Evaluation of anEx VivoModel Implication for Carrier-Mediated Retinal Drug Delivery

Abstract

The purpose of this study was to evaluate the implication of an ex vivo model for carrier-mediated retinal drug delivery using an Ussing chamber system. Dutch Belted Pigmented rabbits weighing 2-2.5 kg were used in these studies. Excised posterior segment tissues (RPE-choroid-sclera and sclera), mounted on the Ussing chamber, were used as an ex vivo model. Transport studies were carried out across sclera and RPE-choroid-sclera (RCS) tissue preparations in the sclera to retina (S --> R) and retina to sclera (R --> S) directions for 3 hr at 37 degrees C. The model was validated by permeability studies with paracellular and transcellular markers ([(3)H]mannitol and [(14)C]diazepam, respectively), tissue viability studies (bioelectrical and biochemical assays), and tissue histology and electron microscopy studies. Functional presence of a carrier-mediated transport system for folic acid (folate receptor alpha) was investigated on the basolateral side of the rabbit retina.
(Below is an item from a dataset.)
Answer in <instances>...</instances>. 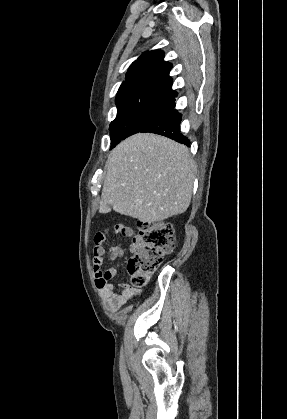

Results from bioelectrical, biochemical, and histological evaluation of tissue provide evidence that the RCS tissue preparation remains viable during the period of transport study. Permeability values of [(3)H]mannitol across sclera were 4.18 +/- 1.09 x 10(- 5) cm/s (R --> S) and 4.11 +/- 1.09 x 10(- 5) cm/s (S --> R) and across RCS were 1.77 +/- 0.31 x 10(- 5) cm/s (S --> R) and 1.60 +/- 0.19 x 10(- 5) cm/s (R --> S). Permeability values of [(14)C]diazepam across sclera were 2.37 +/- 0.38 x 10(- 5) cm/s (R --> S) and 2.70 +/- 0.70 x 10(- 5) cm/s (S --> R) and across RCS were 3.12 +/- 0.12 x 10(- 5) cm/s (R --> S) and 2.77 +/- 0.25 x 10(- 5)cm/s (S --> R). The rate of [(3)H]folic acid transport across RCS was found to be significantly higher in the S -->R direction (16.34 +/- 0.94 fmoles min(-1) cm(-2)) as compared with R --> S direction (9.38 +/- 1.44 fmoles min(-1) cm(-2)) and nearly 10-fold higher across sclera as compared with RCS in both directions. Transport of [(3)H]folic acid was found to be pH and temperature dependent and was inhibited by 44.5%, 35.1%, and 50.3% in the presence of unlabeled folic acid, 5-methyltetrahydrofolate (MTF), and Methotrexate (MTX). The RCS tissue preparation mounted on the Ussing chamber system, an ex vivo model, can be a useful tool for identification and characterization of carrier-mediated systems present on RPE (a major barrier for retinal drug delivery) and to study carrier-mediated retinal drug delivery via prodrug derivatization.